Он нервно поднял и осмотрел свою руку. Потом вторую. Потом ногу. Потрогал себя за нос.
Пушкин поморщился. Трагинервических явлений он действительно не любил. Двум другим стало неловко: Гоголь умел в нужный момент поднести вам к носу кривое зеркало.
– Все ваши члены на месте, Николай Васильевич, – заверил Чехов. – До финала, которым пригрозил доктор Даль, пока не дошло.
– Пока что? – взвизгнул Гоголь, дернул себя за уши. – Дойдет! Ах, я чувствую. Я уже чувствую в себе какую-то воздушность, легкость. Еще полчаса назад я ничего такого не чувствовал.

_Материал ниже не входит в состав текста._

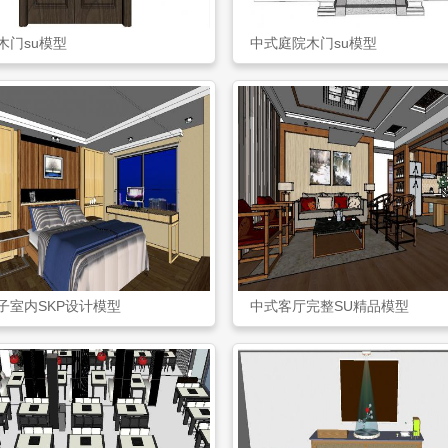
木门su模型
中式庭院木门su模型
子室内SKP设计模型
中式客厅完整SU精品模型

– Полчаса назад вы были еще плотно отобедавши, – заметил Чехов. – Теперь пищеварительные соки сделали свое дело.
– О чем вы на самом деле думаете? – обернулся к нему Лермонтов.
– Я думаю о том, что я вам удивляюсь, Николай Васильевич. – Голос Чехова был печален.
– Мне?! – задрожал Гоголь. – Что вы такое говорите!
– Вы живете. У вас все равно получается жить.